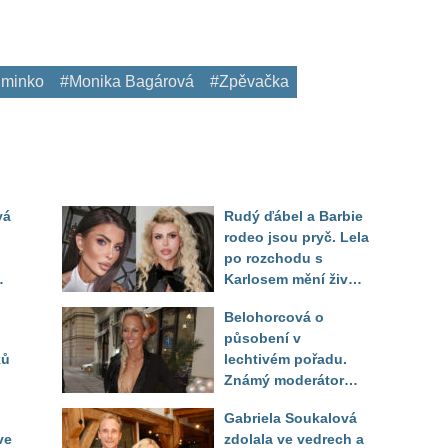
iminko
#Monika Bagárová
#Zpěvačka
vá
Rudý ďábel a Barbie
rodeo jsou pryč. Lela
po rozchodu s
Karlosem mění život i
image, tleská jí i
Belohorcová o
Sandeva
působení v
ků
lechtivém pořadu.
Známý moderátor
f
přiznal, že ji dírkou
Gabriela Soukalová
sledoval pod dekou
ve
zdolala ve vedrech a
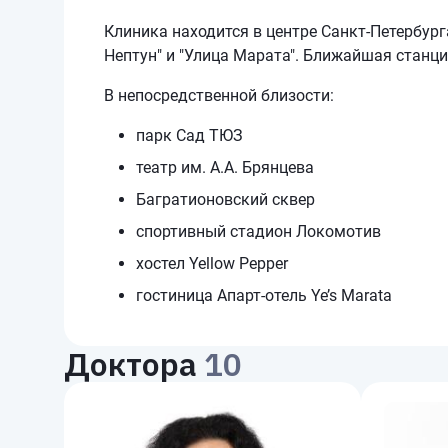
Клиника находится в центре Санкт-Петербур
Нептун" и "Улица Марата". Ближайшая станци
В непосредственной близости:
парк Сад ТЮЗ
театр им. А.А. Брянцева
Багратионовский сквер
спортивный стадион Локомотив
хостел Yellow Pepper
гостиница Апарт-отель Ye’s Marata
Доктора
10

> What the task requires:
The whole listing, pictures excluded, should be output exactly.

> Task result:
iminko
#Monika Bagárová
#Zpěvačka
vá
Rudý ďábel a Barbie
rodeo jsou pryč. Lela
po rozchodu s
Karlosem mění život i
image, tleská jí i
Belohorcová o
Sandeva
působení v
ků
lechtivém pořadu.
Známý moderátor
f
přiznal, že ji dírkou
Gabriela Soukalová
sledoval pod dekou
ve
zdolala ve vedrech a
Клиника находится в центре Санкт-Петербур
Нептун" и "Улица Марата". Ближайшая станци
В непосредственной близости:
парк Сад ТЮЗ
театр им. А.А. Брянцева
Багратионовский сквер
спортивный стадион Локомотив
хостел Yellow Pepper
гостиница Апарт-отель Ye’s Marata
Доктора
10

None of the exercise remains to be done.